- **EXERCISE DESCRIPTION**
Read each of the lines below and tally those with "серия"; the tally is the whole answer.
----
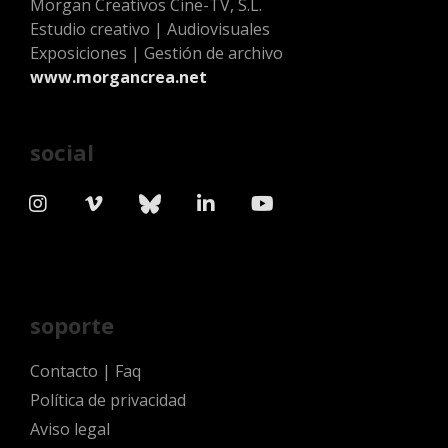
Morgan Creativos Cine-TV, S.L.
Estudio creativo | Audiovisuales
Exposiciones | Gestión de archivo
www.morgancrea.net
social
soporte
Contacto
|
Faq
Política de privacidad
Aviso legal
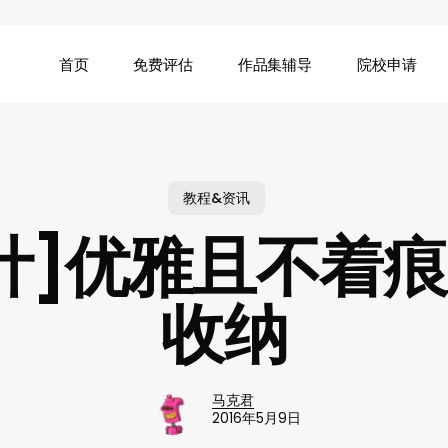
首页
免费评估
作品集辅导
院校申请
教程&资讯
计]优雅且不着
收纳
马克君
2016年5月9日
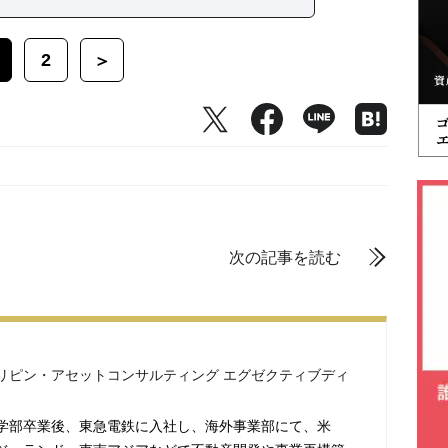
2
＞
次の記事を読む
リピン・アセットコンサルティング エグゼクティブディ
学部卒業後、東急電鉄に入社し、海外事業部にて、米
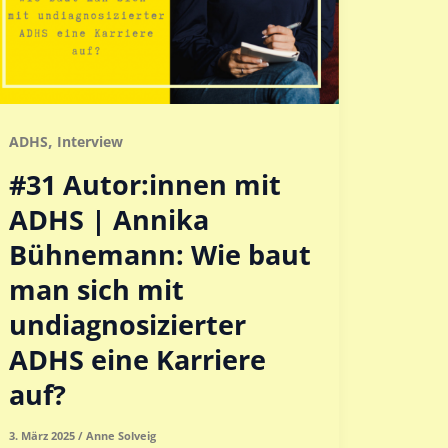
,
ADHS
Interview
#31 Autor:innen mit
ADHS | Annika
Bühnemann: Wie baut
man sich mit
undiagnosizierter
ADHS eine Karriere
auf?
3. März 2025
/
Anne Solveig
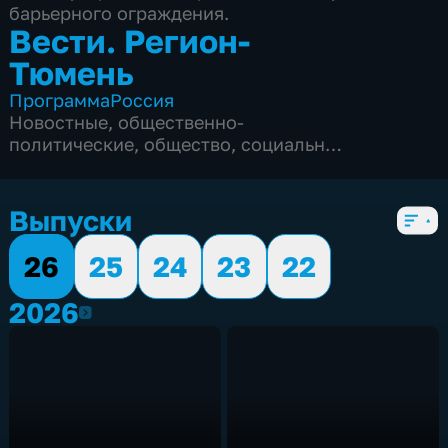
барьерного ограждения.
Вести. Регион-
Тюмень
Программа
Россия
Новостные
,
общественно-
политические
,
общество
,
социально-
экономические
,
5 сезонов, 1858 выпусков
Выпуски
26
25
24
23
22
2026
2026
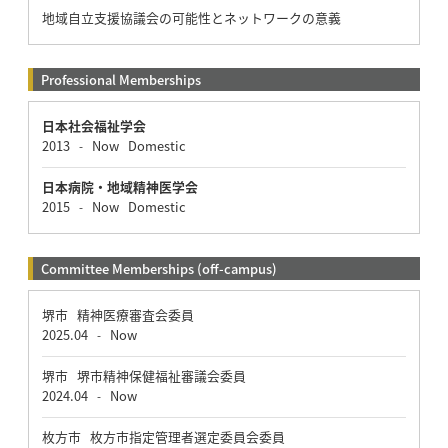
地域自立支援協議会の可能性とネットワークの意義
Professional Memberships
日本社会福祉学会
2013
Now
Domestic
-
日本病院・地域精神医学会
2015
Now
Domestic
-
Committee Memberships (off-campus)
堺市 精神医療審査会委員
2025.04
Now
-
堺市 堺市精神保健福祉審議会委員
2024.04
Now
-
枚方市 枚方市指定管理者選定委員会委員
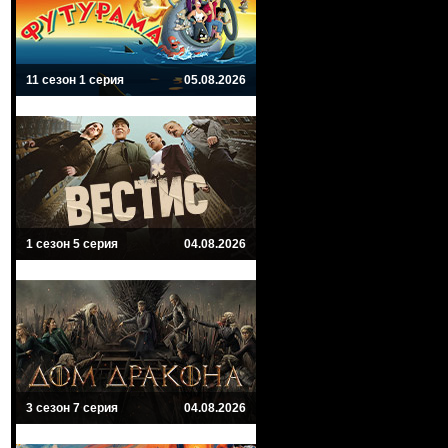
11 сезон 1 серия
05.08.2026
1 сезон 5 серия
04.08.2026
3 сезон 7 серия
04.08.2026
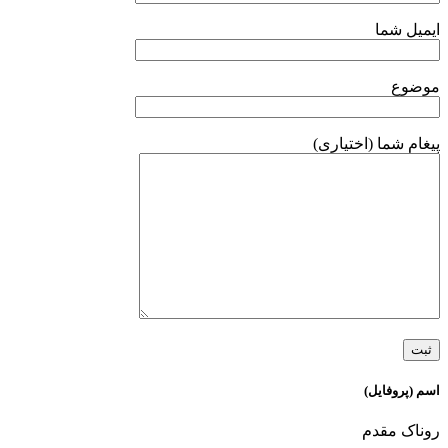
ایمیل شما
موضوع
پیغام شما (اختیاری)
اسم (پروفایل)
روناک مقدم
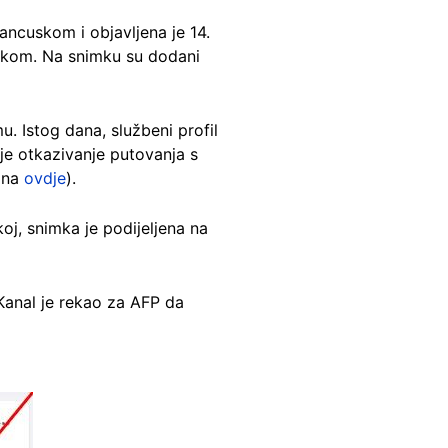
ancuskom i objavljena je 14.
uskom. Na snimku su dodani
. Istog dana, službeni profil
je otkazivanje putovanja s
rana
ovdje
).
oj, snimka je podijeljena na
Kanal je rekao za AFP da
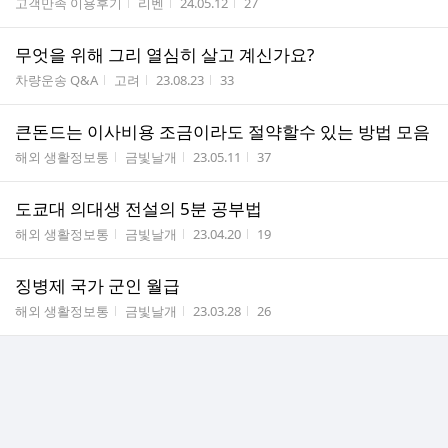
게시판명
작성자
작성시간
조회수
고객만족 이용후기
리벤
24.05.12
27
무엇을 위해 그리 열심히 살고 계신가요?
게시판명
작성자
작성시간
조회수
차량운송 Q&A
고려
23.08.23
33
큰돈드는 이사비용 조금이라도 절약할수 있는 방법 모음
게시판명
작성자
작성시간
조회수
해외 생활정보통
금빛날개
23.05.11
37
도쿄대 의대생 전설의 5분 공부법
게시판명
작성자
작성시간
조회수
해외 생활정보통
금빛날개
23.04.20
19
징병제 국가 군인 월급
게시판명
작성자
작성시간
조회수
해외 생활정보통
금빛날개
23.03.28
26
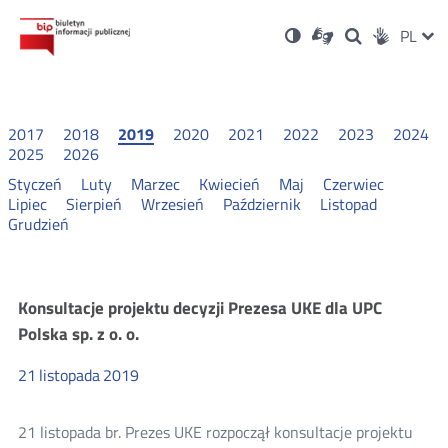
Ustawienia
Otwórz
Otwórz
Wersja
ZMI
PL
Dla
Wyszukiwark
Otwórz
zukaj
Social
w
w
niesłyszących
kontrastowa
w
JĘZ
PRZ
nowym
nowym
nowym
Media
oknie
oknie
oknie
JĘZ
2017
2018
2019
2020
2021
2022
2023
2024
2025
2026
Styczeń
Luty
Marzec
Kwiecień
Maj
Czerwiec
Lipiec
Sierpień
Wrzesień
Październik
Listopad
Grudzień
Konsultacje
Konsultacje projektu decyzji Prezesa UKE dla UPC
Polska sp. z o. o.
i
21
listopada
2019
wyniki
21 listopada br. Prezes UKE rozpoczął konsultacje projektu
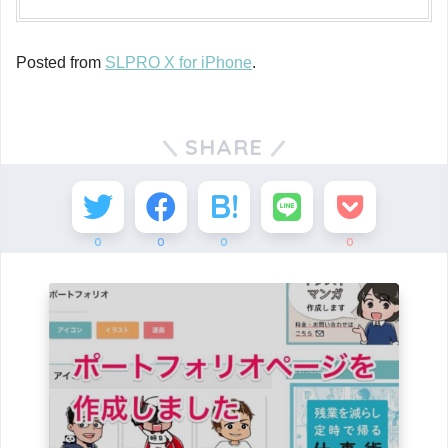
Posted from
SLPRO X for iPhone
.
SHARE
0
0
0
0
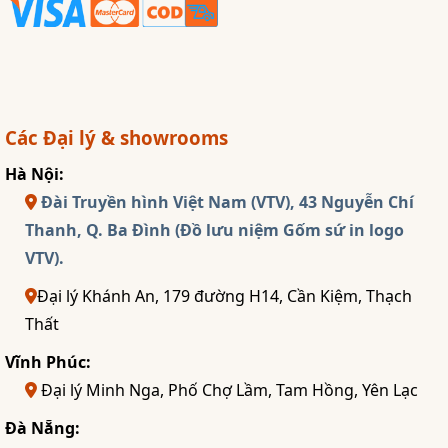
Các Đại lý & showrooms
Hà Nội:
Đài Truyền hình Việt Nam (VTV), 43 Nguyễn Chí
Thanh, Q. Ba Đình (Đồ lưu niệm Gốm sứ in logo
VTV).
Đại lý Khánh An, 179 đường H14, Cần Kiệm, Thạch
Thất
Vĩnh Phúc:
Đại lý Minh Nga, Phố Chợ Lầm, Tam Hồng, Yên Lạc
Đà Nẵng:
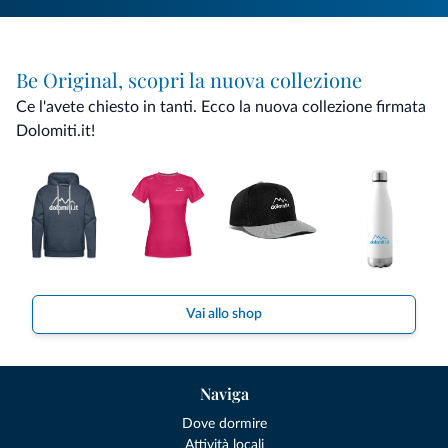
Be Original, scopri la nuova collezione
Ce l'avete chiesto in tanti. Ecco la nuova collezione firmata
Dolomiti.it!
Vai allo shop
Naviga
Dove dormire
Attività locali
----
- **SOLUTION TO THIS EXERCISE**
3